/---

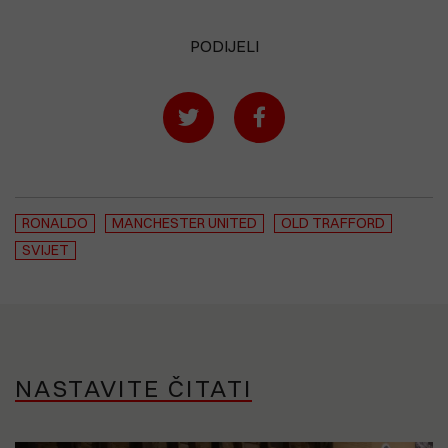
PODIJELI
RONALDO
MANCHESTER UNITED
OLD TRAFFORD
SVIJET
NASTAVITE ČITATI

\---

- WORK REQUEST: The whole listing, pictures excluded, should be output exactly.

- YOUR SOLUTION:
PODIJELI
RONALDO
MANCHESTER UNITED
OLD TRAFFORD
SVIJET
NASTAVITE ČITATI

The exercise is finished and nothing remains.